Getting out in nature to make art.
Springtime brings about many changes - the weather starts to warm up, the flowers start to bloom, and students start to become more restless as the end of the school year approaches. But unfortunately, springtime can also bring about teacher burnout.
Teacher burnout is a real and serious issue that affects many educators, and it's especially prevalent in the spring. After a long winter of teaching, grading, and dealing with the daily stress of the job, many teachers start to feel exhausted, unmotivated, and disconnected from their work.
Signs of Teacher Burnout:
Lack of enthusiasm - Feeling disinterested or uninspired in the classroom, or not feeling motivated to plan lessons or engage with students.
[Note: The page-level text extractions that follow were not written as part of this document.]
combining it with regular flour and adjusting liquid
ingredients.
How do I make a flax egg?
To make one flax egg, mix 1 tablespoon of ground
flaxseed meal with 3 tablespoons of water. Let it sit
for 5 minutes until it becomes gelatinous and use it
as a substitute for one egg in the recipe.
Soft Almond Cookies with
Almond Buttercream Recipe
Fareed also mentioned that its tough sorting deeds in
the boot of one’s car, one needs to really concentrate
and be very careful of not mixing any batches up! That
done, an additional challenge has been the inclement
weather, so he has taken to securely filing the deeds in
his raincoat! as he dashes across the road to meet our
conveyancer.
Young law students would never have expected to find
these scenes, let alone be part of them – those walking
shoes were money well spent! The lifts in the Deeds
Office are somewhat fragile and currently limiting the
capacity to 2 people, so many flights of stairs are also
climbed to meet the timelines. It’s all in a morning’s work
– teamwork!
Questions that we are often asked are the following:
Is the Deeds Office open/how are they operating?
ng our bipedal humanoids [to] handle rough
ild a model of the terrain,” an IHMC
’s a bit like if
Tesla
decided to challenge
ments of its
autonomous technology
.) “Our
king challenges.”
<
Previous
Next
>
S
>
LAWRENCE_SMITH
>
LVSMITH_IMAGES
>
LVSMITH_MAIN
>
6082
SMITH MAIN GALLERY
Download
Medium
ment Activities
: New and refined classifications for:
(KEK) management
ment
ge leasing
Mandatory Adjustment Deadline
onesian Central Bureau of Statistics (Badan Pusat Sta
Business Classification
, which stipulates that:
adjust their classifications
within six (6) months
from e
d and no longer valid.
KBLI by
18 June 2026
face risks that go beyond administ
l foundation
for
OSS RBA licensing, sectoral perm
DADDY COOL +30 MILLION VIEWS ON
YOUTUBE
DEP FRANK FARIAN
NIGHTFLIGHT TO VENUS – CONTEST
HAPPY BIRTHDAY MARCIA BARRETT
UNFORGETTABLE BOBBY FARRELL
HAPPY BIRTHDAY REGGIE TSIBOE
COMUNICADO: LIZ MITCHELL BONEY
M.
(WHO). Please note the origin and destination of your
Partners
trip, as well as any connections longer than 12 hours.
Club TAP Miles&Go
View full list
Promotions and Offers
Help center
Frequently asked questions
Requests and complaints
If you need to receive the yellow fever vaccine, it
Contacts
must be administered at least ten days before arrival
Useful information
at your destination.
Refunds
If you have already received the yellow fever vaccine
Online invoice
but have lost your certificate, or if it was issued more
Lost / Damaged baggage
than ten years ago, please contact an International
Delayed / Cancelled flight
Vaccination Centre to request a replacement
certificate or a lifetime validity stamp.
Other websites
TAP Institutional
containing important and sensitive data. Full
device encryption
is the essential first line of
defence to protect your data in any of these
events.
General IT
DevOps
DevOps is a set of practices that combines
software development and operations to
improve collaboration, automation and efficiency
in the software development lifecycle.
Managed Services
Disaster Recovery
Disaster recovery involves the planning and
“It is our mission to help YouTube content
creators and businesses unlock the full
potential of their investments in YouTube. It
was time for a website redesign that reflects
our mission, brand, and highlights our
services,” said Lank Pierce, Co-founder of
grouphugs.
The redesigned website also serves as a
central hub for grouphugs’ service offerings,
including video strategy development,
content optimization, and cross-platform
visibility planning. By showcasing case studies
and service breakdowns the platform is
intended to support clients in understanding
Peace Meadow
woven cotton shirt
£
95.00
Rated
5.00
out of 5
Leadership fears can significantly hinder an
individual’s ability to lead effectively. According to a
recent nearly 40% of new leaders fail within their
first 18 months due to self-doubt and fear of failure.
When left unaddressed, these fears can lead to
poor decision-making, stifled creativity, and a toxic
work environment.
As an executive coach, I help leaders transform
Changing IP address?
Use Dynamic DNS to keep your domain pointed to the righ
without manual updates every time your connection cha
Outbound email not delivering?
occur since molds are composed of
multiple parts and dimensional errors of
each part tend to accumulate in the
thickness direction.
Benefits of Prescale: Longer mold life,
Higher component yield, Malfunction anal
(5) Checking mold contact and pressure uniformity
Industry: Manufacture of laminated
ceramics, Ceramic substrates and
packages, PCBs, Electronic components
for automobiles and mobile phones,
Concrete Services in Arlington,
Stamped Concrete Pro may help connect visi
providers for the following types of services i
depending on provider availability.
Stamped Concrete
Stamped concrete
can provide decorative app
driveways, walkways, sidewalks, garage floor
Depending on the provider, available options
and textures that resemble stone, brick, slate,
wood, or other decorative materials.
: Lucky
Physical exhaustion - Feeling constantly tired or run-down, experiencing frequent headaches or other physical symptoms.
Emotional exhaustion - Feeling emotionally drained, irritable, or having a shorter fuse than usual.
Loss of passion - Feeling a sense of disillusionment with the teaching profession or a loss of passion for the subject being taught. Looking at other jobs or careers.
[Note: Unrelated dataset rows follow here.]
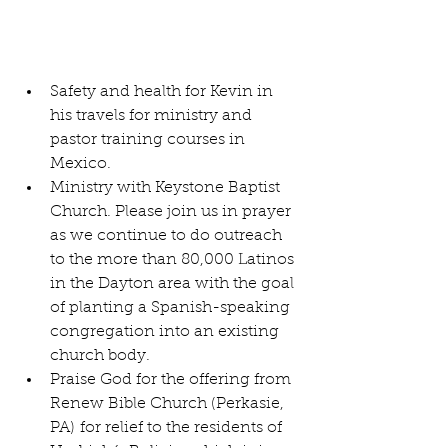
Safety and health for Kevin in 
his travels for ministry and 
pastor training courses in 
Mexico.
Ministry with Keystone Baptist 
Church. Please join us in prayer 
as we continue to do outreach 
to the more than 80,000 Latinos 
in the Dayton area with the goal 
of planting a Spanish-speaking 
congregation into an existing 
church body.
Praise God for the offering from 
Renew Bible Church (Perkasie, 
PA) for relief to the residents of 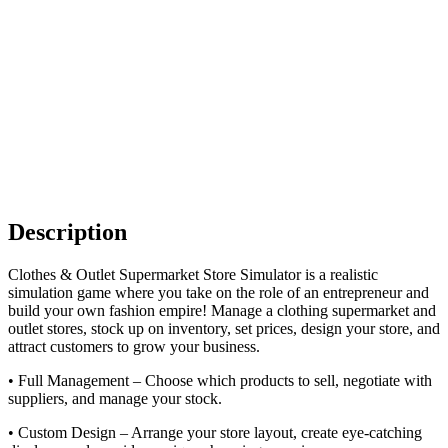
Description
Clothes & Outlet Supermarket Store Simulator is a realistic
simulation game where you take on the role of an entrepreneur and
build your own fashion empire! Manage a clothing supermarket and
outlet stores, stock up on inventory, set prices, design your store, and
attract customers to grow your business.
• Full Management – Choose which products to sell, negotiate with
suppliers, and manage your stock.
• Custom Design – Arrange your store layout, create eye-catching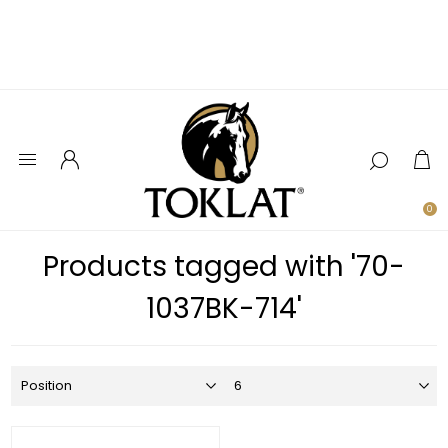
0
Products tagged with '70-
1037BK-714'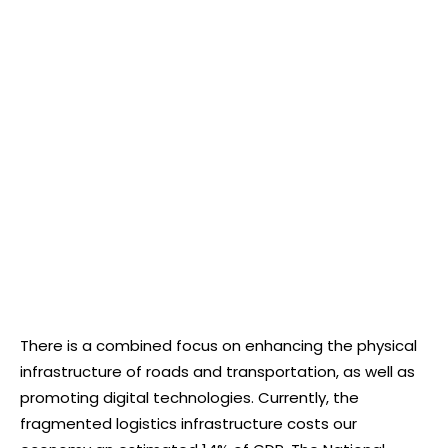
There is a combined focus on enhancing the physical
infrastructure of roads and transportation, as well as
promoting digital technologies. Currently, the
fragmented logistics infrastructure costs our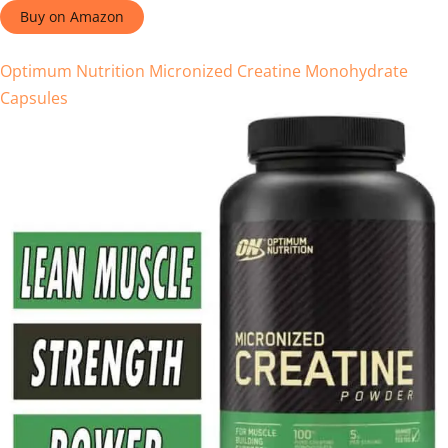
Buy on Amazon
Optimum Nutrition Micronized Creatine Monohydrate
Capsules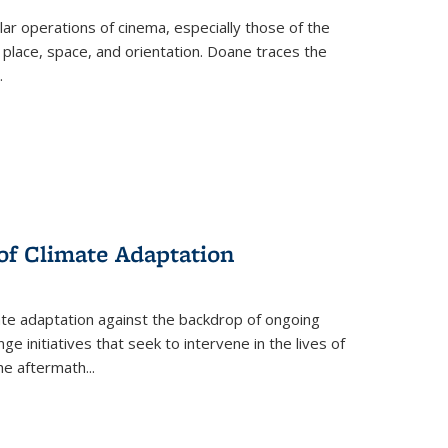
 operations of cinema, especially those of the
 place, space, and orientation. Doane traces the
.
 of Climate Adaptation
ate adaptation against the backdrop of ongoing
ge initiatives that seek to intervene in the lives of
the aftermath
...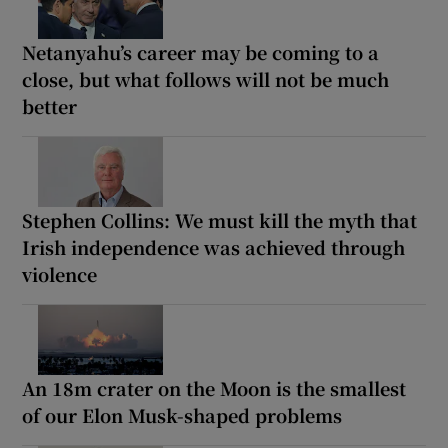
Netanyahu’s career may be coming to a
close, but what follows will not be much
better
Stephen Collins: We must kill the myth that
Irish independence was achieved through
violence
An 18m crater on the Moon is the smallest
of our Elon Musk-shaped problems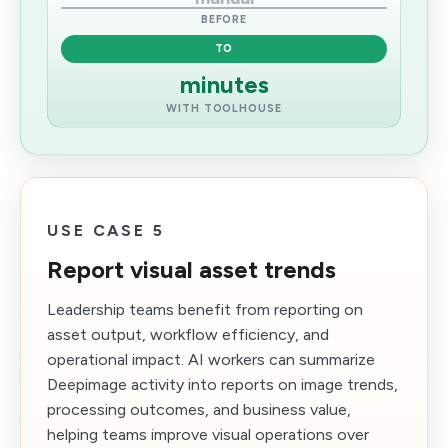
BEFORE
TO
minutes
WITH TOOLHOUSE
USE CASE 5
Report visual asset trends
Leadership teams benefit from reporting on
asset output, workflow efficiency, and
operational impact. AI workers can summarize
Deepimage activity into reports on image trends,
processing outcomes, and business value,
helping teams improve visual operations over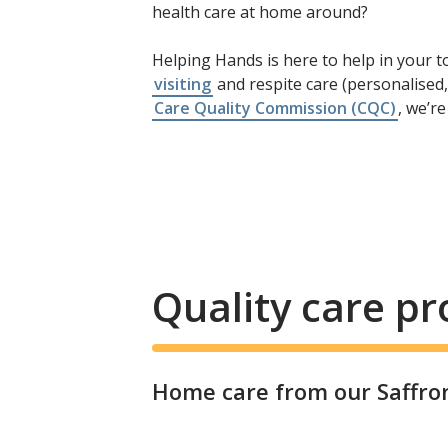
health care at home around?
Helping Hands is here to help in your to
visiting
and respite care (personalised,
Care Quality Commission (CQC)
, we’r
Quality care p
Home care from our Saffron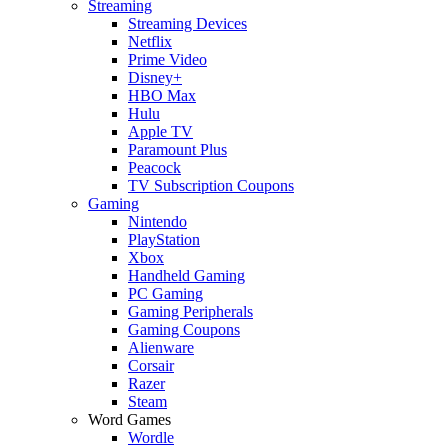
Streaming
Streaming Devices
Netflix
Prime Video
Disney+
HBO Max
Hulu
Apple TV
Paramount Plus
Peacock
TV Subscription Coupons
Gaming
Nintendo
PlayStation
Xbox
Handheld Gaming
PC Gaming
Gaming Peripherals
Gaming Coupons
Alienware
Corsair
Razer
Steam
Word Games
Wordle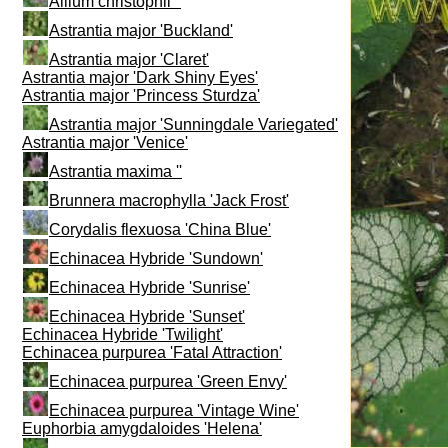
Allium christophii ''
Astrantia major 'Buckland'
Astrantia major 'Claret'
Astrantia major 'Dark Shiny Eyes'
Astrantia major 'Princess Sturdza'
Astrantia major 'Sunningdale Variegated'
Astrantia major 'Venice'
Astrantia maxima ''
Brunnera macrophylla 'Jack Frost'
Corydalis flexuosa 'China Blue'
Echinacea Hybride 'Sundown'
Echinacea Hybride 'Sunrise'
Echinacea Hybride 'Sunset'
Echinacea Hybride 'Twilight'
Echinacea purpurea 'Fatal Attraction'
Echinacea purpurea 'Green Envy'
Echinacea purpurea 'Vintage Wine'
Euphorbia amygdaloides 'Helena'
Decreased job satisfaction - Feeling like the work is not fulfilling or that the effort being put in is not worth the reward.
Increased absenteeism - Taking more sick days or personal days than usual, or feeling like you need to "escape" from work.
Decreased effectiveness - Feeling like your teaching quality has decreased, or that you're not reaching your full potential in the classroom.
Isolation - Feeling disconnected from colleagues or students, or not having a support network to rely on.
I personally have felt at least 7 of these signs in the past month. We don't need to point out which ones.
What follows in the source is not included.